Публика, населявшая дом, на удивление состояла из представителей технической интеллигенции и квалифицированных заводских работяг, давно притершихся друг к другу в своем коммунальном сосуществовании, привычно и обреченно роптавших на неудобства и тесноту быта, и в отдаленных от действительности мечтах полагавшихся на милость неведомого начальства, конечно же, только и жаждущего расселить их клоповник по сияющим новостройкам, но вот беда — мешали первостепенные задачи: война с Афганистаном, помощь Африке, странам социалистического лагеря (а почему все-таки «лагеря»?), и — расходы на обороноспособность государства, навязанные империализмом. Не поспоришь!
Единственной деклассированной личностью, проживающей в строении, был мой сосед по подъезду Юра Шмакин, выхлопотавший себе инвалидность по психическому заболеванию, связанному с двумя купированными случаями белой горячки на фоне хронического и принципиального алкоголизма.

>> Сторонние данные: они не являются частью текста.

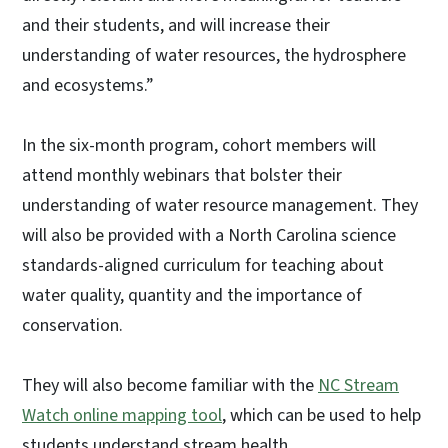
and their students, and will increase their
understanding of water resources, the hydrosphere
and ecosystems.”
In the six-month program, cohort members will
attend monthly webinars that bolster their
understanding of water resource management. They
will also be provided with a North Carolina science
standards-aligned curriculum for teaching about
water quality, quantity and the importance of
conservation.
They will also become familiar with the
NC Stream
Watch online mapping tool
,
which can be used to help
students understand stream health.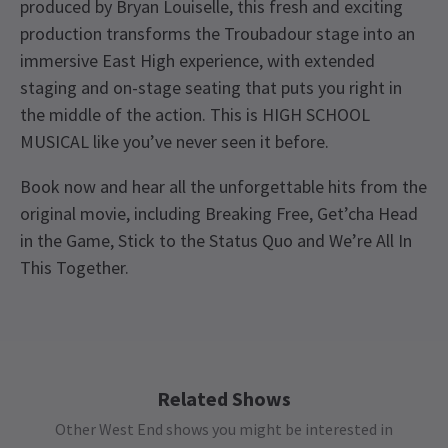
produced by Bryan Louiselle, this fresh and exciting
production transforms the Troubadour stage into an
immersive East High experience, with extended
staging and on-stage seating that puts you right in
the middle of the action. This is HIGH SCHOOL
MUSICAL like you’ve never seen it before.
Book now and hear all the unforgettable hits from the
original movie, including Breaking Free, Get’cha Head
in the Game, Stick to the Status Quo and We’re All In
This Together.
Upcoming Performance Times
Access
BSL / Captioned Performance: 11 November 2026
at 7.30pm. Audio Described Performance: 18
MONDAY
19:30
12 OCTOBER 2026
November 2026 at 7.30pm
Related Shows
Other West End shows you might be interested in
TUESDAY
19:30
13 OCTOBER 2026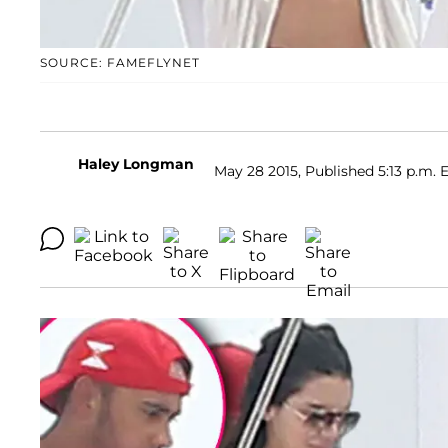
SOURCE: FAMEFLYNET
Haley Longman
May 28 2015, Published 5:13 p.m. 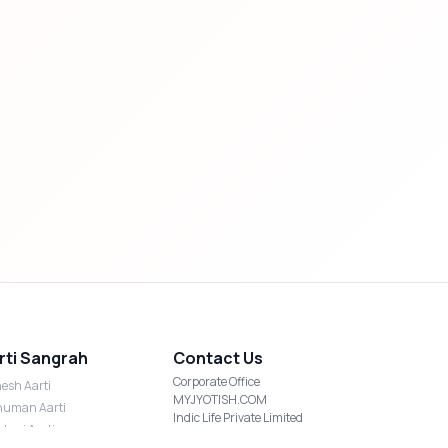
rti Sangrah
Contact Us
Corporate Office
esh Aarti
MYJYOTISH.COM
uman Aarti
Indic Life Private Limited
shmi Aarti
C-21, Sector-59, Noida, UP-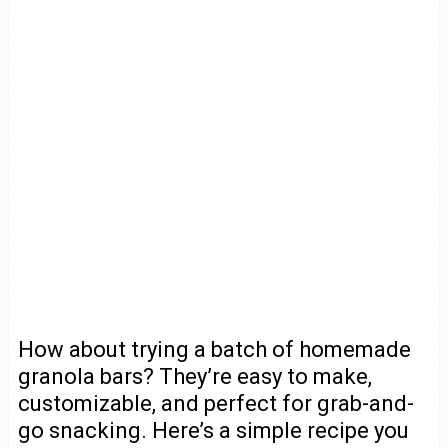
How about trying a batch of homemade
granola bars? They’re easy to make,
customizable, and perfect for grab-and-
go snacking. Here’s a simple recipe you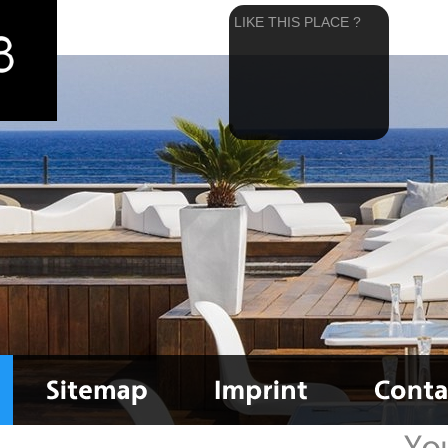
LIKE THIS PLACE ?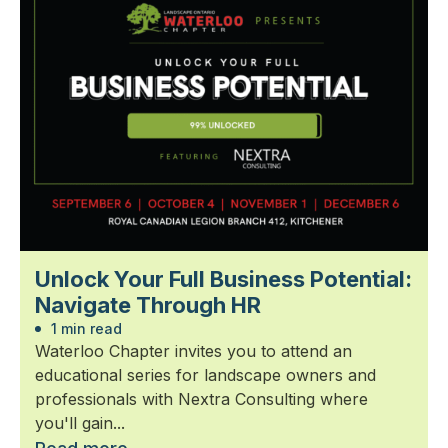
Unlock Your Full Business Potential:
Navigate Through HR
1 min read
Waterloo Chapter invites you to attend an
educational series for landscape owners and
professionals with Nextra Consulting where
you'll gain...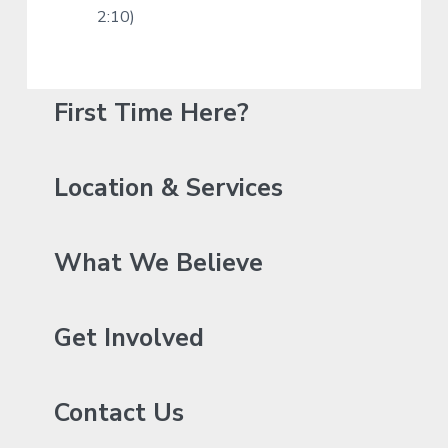
2:10)
P
First Time Here?
r
i
Location & Services
m
a
What We Believe
r
y
Get Involved
S
Contact Us
i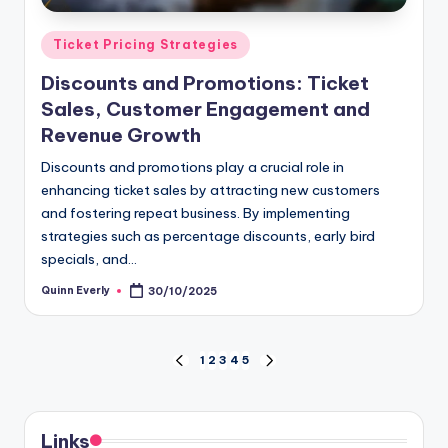
Posted
Ticket Pricing Strategies
in
Discounts and Promotions: Ticket
Sales, Customer Engagement and
Revenue Growth
Discounts and promotions play a crucial role in
enhancing ticket sales by attracting new customers
and fostering repeat business. By implementing
strategies such as percentage discounts, early bird
specials, and…
Quinn Everly
30/10/2025
Posted
by
Posts
1
2
3
4
5
PREVIOUS
NEXT
PAGE
PAGE
pagination
Links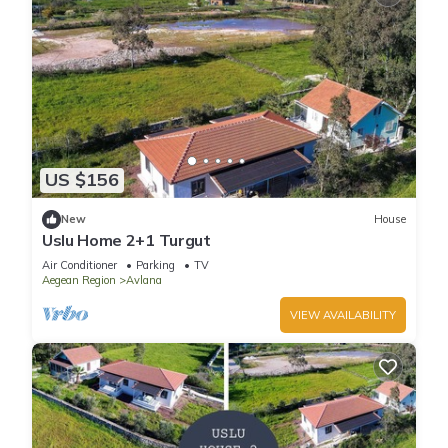
US $156
New
House
Uslu Home 2+1 Turgut
Air Conditioner
Parking
TV
Aegean Region
Avlana
VIEW AVAILABILITY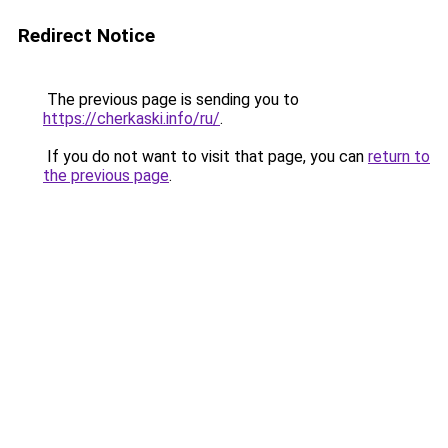
Redirect Notice
The previous page is sending you to
https://cherkaski.info/ru/
.
If you do not want to visit that page, you can
return to
the previous page
.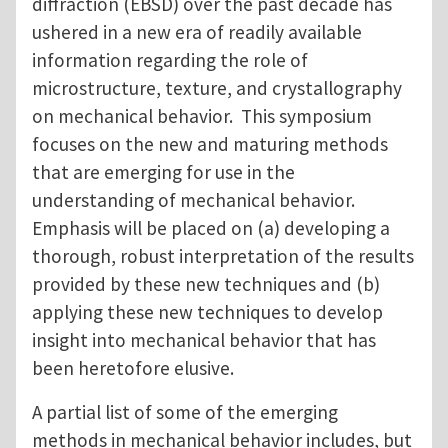
diffraction (EBSD) over the past decade has
ushered in a new era of readily available
information regarding the role of
microstructure, texture, and crystallography
on mechanical behavior. This symposium
focuses on the new and maturing methods
that are emerging for use in the
understanding of mechanical behavior.
Emphasis will be placed on (a) developing a
thorough, robust interpretation of the results
provided by these new techniques and (b)
applying these new techniques to develop
insight into mechanical behavior that has
been heretofore elusive.
A partial list of some of the emerging
methods in mechanical behavior includes, but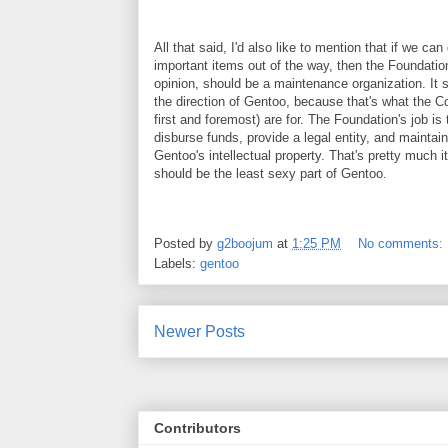
All that said, I'd also like to mention that if we can 
important items out of the way, then the Foundation
opinion, should be a maintenance organization. It s
the direction of Gentoo, because that's what the C
first and foremost) are for. The Foundation's job is 
disburse funds, provide a legal entity, and maintai
Gentoo's intellectual property. That's pretty much i
should be the least sexy part of Gentoo.
Posted by
g2boojum
at
1:25 PM
No comments:
Labels:
gentoo
Newer Posts
Contributors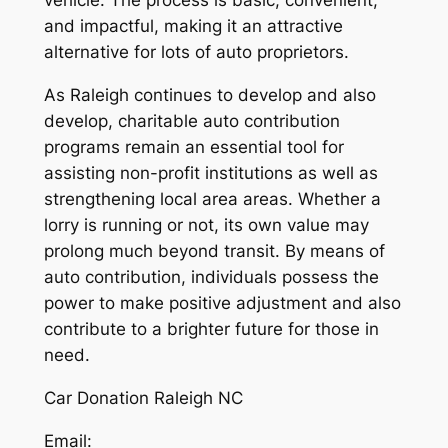
vehicle. The process is basic, convenient,
and impactful, making it an attractive
alternative for lots of auto proprietors.
As Raleigh continues to develop and also
develop, charitable auto contribution
programs remain an essential tool for
assisting non-profit institutions as well as
strengthening local area areas. Whether a
lorry is running or not, its own value may
prolong much beyond transit. By means of
auto contribution, individuals possess the
power to make positive adjustment and also
contribute to a brighter future for those in
need.
Car Donation Raleigh NC
Email: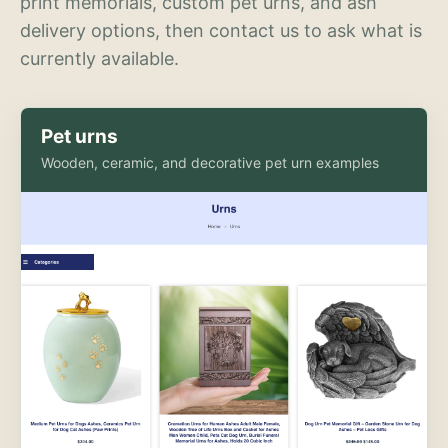
print memorials, custom pet urns, and ash
delivery options, then contact us to ask what is
currently available.
Pet urns
Wooden, ceramic, and decorative pet urn examples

Юра был низкоросл, патлат, угрюм лицом, но жизнерадостен открытым и общительным характером.
Знакомство наше состоялось у дома во дворике, у ствола старой спиленной липы с обрубленными сучьями, заменявшим жильцам уличную скамейку.
— Прошу, присядь, — обратился ко мне Юра, указав рукой место по соседству, и в голосе его прозвучала едва ли не мольба, неспособная быть отвергнутой бессердечным отказом.
— Сосед, — продолжил Юра с той же трагической интонацией, напряженно глядя в пространство перед собой. — Посмотри наверх… Пожалуйста!
Я посмотрел наверх, на нависающую над нами облетевшую крону каштана. В кроне, почесываясь, сидела обезьяна, по внешним признакам породы — макака.
— Фига себе, — удивился я. — Обезьяна!